Charlie drew the French horn. "This end must be the head of the snake if it's playing the French horn," he said. "And the end of the snake is the ground where the other snake sits in your house."


"I wonder if that end has moved since you drew a French horn to curtail the movement of this end."


They went back to her house. The line was trying to escape from the frame, but it couldn't get out. The red paint was still wet, so she got a cloth and removed some of it. The line left through the gap in the paint. It went back down the hall towards the door and left the house.

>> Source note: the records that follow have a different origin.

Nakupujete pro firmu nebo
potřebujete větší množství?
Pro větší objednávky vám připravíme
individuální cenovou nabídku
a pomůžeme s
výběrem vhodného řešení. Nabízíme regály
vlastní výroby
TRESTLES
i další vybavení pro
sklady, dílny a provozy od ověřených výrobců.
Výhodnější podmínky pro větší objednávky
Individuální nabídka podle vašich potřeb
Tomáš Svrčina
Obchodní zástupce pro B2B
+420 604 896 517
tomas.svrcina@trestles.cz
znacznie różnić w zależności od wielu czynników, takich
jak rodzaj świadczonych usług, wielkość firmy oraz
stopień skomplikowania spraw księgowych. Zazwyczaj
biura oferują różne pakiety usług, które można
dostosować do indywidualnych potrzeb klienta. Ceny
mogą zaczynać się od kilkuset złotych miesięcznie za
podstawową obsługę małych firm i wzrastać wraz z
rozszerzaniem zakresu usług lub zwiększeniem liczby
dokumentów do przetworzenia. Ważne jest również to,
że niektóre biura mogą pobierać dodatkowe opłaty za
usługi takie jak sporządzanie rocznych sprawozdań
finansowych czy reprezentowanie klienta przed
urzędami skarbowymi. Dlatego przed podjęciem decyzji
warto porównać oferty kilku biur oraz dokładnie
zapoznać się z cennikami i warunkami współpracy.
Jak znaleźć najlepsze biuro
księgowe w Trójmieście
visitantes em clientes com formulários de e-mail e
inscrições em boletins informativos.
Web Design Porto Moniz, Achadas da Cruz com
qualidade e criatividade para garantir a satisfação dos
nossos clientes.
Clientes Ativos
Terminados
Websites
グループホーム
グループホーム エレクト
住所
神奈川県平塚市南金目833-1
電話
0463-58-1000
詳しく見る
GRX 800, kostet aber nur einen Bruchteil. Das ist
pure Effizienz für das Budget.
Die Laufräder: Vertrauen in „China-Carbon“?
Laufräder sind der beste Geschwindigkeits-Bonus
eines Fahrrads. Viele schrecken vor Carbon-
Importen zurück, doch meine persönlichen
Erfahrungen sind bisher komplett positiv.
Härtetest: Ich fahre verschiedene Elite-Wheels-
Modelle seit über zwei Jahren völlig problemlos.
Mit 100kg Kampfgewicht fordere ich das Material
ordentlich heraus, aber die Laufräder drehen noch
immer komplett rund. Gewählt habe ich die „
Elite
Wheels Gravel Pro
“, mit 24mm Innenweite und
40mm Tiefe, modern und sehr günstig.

Charlie said there was no point in trying to keep up with it. They walked slowly after it, and it led them to a quiet country pub. They followed the line inside, but it disappeared under a door. There was a pane of frosted glass in the top half of the door, and on the glass the word 'Private' was written in red letters. There was a door to the right and another to the left, and each one had a similar pane of frosted glass. They went for the door that bore the word 'Lounge'. The light shining through the glass made it seem more appealing.


They stepped inside and saw a huge window facing the setting sun. There was a small stage at the other end of the lounge. The man who owned the pub had married a soprano who had performed in operas all over the world. He wanted to add a bit of culture to the pub, and he wanted something to replace the table quizzes, which were too taxing on people's minds. His wife was able to kill both those birds with one stone. She used to sing in a language she made up herself, and then the audience had to guess what she was singing about. If you guessed correctly, you'd win a prize. There was a fifty-fifty chance that she was singing about a teapot. There was also a fifty-fifty chance that you'd win a teapot.

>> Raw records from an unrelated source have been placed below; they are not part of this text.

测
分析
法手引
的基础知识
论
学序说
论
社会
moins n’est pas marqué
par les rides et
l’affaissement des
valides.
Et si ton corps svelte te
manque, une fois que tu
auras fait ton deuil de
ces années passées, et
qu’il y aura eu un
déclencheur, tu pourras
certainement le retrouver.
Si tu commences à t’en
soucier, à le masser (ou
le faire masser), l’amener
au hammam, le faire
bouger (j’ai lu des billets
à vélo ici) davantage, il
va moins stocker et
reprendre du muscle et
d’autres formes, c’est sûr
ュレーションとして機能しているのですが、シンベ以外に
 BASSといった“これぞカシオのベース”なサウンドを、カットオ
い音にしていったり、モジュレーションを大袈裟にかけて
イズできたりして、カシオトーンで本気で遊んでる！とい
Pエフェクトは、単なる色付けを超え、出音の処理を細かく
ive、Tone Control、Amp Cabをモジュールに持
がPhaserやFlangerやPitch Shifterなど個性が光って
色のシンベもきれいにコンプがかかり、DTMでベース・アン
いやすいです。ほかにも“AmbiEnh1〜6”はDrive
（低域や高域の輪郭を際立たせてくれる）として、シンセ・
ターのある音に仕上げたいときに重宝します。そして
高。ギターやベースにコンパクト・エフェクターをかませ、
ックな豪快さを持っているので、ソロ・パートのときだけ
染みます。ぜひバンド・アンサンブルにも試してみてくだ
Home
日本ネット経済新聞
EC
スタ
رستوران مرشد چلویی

She arrived on the stage shortly after Charlie bought drinks for himself and Vivien. They sat at a table near the window. The soprano started singing. Charlie couldn't help thinking of a snake as he looked at the movement of her hands and listened to the flow of her voice from syllable to syllable.

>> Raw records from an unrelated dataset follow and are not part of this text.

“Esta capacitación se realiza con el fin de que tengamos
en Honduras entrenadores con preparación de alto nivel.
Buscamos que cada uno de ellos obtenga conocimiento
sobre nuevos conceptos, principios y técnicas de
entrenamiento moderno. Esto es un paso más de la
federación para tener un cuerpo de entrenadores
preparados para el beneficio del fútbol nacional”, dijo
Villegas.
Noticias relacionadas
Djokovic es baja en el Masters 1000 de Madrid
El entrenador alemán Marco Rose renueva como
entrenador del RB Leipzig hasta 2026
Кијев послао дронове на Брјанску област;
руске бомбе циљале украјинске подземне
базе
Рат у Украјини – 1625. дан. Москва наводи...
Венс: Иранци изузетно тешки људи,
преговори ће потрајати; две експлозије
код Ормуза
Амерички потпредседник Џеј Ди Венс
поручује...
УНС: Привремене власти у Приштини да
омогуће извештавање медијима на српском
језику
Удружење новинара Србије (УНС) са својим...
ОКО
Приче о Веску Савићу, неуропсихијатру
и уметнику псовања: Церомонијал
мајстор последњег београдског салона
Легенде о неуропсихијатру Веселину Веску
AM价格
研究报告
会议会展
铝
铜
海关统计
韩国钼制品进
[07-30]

When she finished her song, he put up a hand and said, "Were you singing about a snake playing the French horn?"


She looked at him without saying a word. Everyone in the lounge looked at him without saying a word. He eventually broke the silence himself when he added, "With a scarf."


"Yes," she said. Charlie won a toaster for that. He got a round of applause. It was really the line they should have been applauding. It had drawn the snake wearing a scarf and playing the French horn on the wall next to the stairs behind the door marked 'Private'. She had seen it on her way down to the lounge.


When the applause died down, the singer said, "It's their own fault they hear the sad sounds on the summer days they find themselves embedded in. They make poems out of smoke from cigarettes and knit jumpers out of sheep on the hills, and so on they go into gone to stand on the hills and beat the living hat dance out of the people who say, 'Well yeah, I don't really know, it's your fault.'"


Someone put up a hand and said, "Was that about a teapot?"


"Yeah," she said, "it was." She smiled broadly.


The moose's head over the fireplace likes a neighbour of ours called Rose who sings him old Irish songs. The wife's uncle likes her too. He says she reminds him of a woman he knew who trained her dogs to jump into the side of a caravan.